[Problem to work on] Reproduce every entry exactly as shown.

(Collected data entries)
▶

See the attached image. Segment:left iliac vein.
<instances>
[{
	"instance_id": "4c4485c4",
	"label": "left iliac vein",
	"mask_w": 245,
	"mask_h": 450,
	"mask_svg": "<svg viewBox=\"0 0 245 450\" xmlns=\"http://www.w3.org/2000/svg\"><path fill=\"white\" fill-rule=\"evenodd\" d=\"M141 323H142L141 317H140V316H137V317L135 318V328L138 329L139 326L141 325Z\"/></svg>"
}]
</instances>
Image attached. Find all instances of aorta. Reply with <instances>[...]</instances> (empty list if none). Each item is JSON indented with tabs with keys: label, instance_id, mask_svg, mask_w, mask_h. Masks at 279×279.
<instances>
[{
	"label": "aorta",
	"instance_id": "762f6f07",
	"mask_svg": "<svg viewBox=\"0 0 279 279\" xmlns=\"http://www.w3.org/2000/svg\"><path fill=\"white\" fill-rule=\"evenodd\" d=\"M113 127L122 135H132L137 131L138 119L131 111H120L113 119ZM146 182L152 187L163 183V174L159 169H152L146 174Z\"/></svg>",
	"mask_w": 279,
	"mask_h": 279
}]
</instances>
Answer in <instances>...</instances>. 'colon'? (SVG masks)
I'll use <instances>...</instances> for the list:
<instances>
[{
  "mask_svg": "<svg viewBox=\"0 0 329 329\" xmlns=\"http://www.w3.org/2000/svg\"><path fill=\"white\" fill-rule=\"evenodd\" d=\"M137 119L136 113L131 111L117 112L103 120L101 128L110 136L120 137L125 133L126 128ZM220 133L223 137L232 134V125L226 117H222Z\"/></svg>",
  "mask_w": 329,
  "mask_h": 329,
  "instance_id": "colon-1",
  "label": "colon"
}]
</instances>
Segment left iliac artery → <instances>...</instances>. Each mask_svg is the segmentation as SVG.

◀

[Exercise answer]
See the attached image. Segment:left iliac vein.
<instances>
[{
	"instance_id": "4c4485c4",
	"label": "left iliac vein",
	"mask_w": 245,
	"mask_h": 450,
	"mask_svg": "<svg viewBox=\"0 0 245 450\" xmlns=\"http://www.w3.org/2000/svg\"><path fill=\"white\" fill-rule=\"evenodd\" d=\"M141 323H142L141 317H140V316H137V317L135 318V328L138 329L139 326L141 325Z\"/></svg>"
}]
</instances>
Image attached. Find all instances of aorta. Reply with <instances>[...]</instances> (empty list if none). Each item is JSON indented with tabs with keys: label, instance_id, mask_svg, mask_w, mask_h. Masks at 279×279.
<instances>
[{
	"label": "aorta",
	"instance_id": "762f6f07",
	"mask_svg": "<svg viewBox=\"0 0 279 279\" xmlns=\"http://www.w3.org/2000/svg\"><path fill=\"white\" fill-rule=\"evenodd\" d=\"M113 127L122 135H132L137 131L138 119L131 111H120L113 119ZM146 182L152 187L163 183V174L159 169H152L146 174Z\"/></svg>",
	"mask_w": 279,
	"mask_h": 279
}]
</instances>
Answer in <instances>...</instances>. 'colon'? (SVG masks)
I'll use <instances>...</instances> for the list:
<instances>
[{
  "mask_svg": "<svg viewBox=\"0 0 329 329\" xmlns=\"http://www.w3.org/2000/svg\"><path fill=\"white\" fill-rule=\"evenodd\" d=\"M137 119L136 113L131 111L117 112L103 120L101 128L110 136L120 137L125 133L126 128ZM220 133L223 137L232 134V125L226 117H222Z\"/></svg>",
  "mask_w": 329,
  "mask_h": 329,
  "instance_id": "colon-1",
  "label": "colon"
}]
</instances>
Segment left iliac artery → <instances>...</instances>. Each mask_svg is the segmentation as SVG.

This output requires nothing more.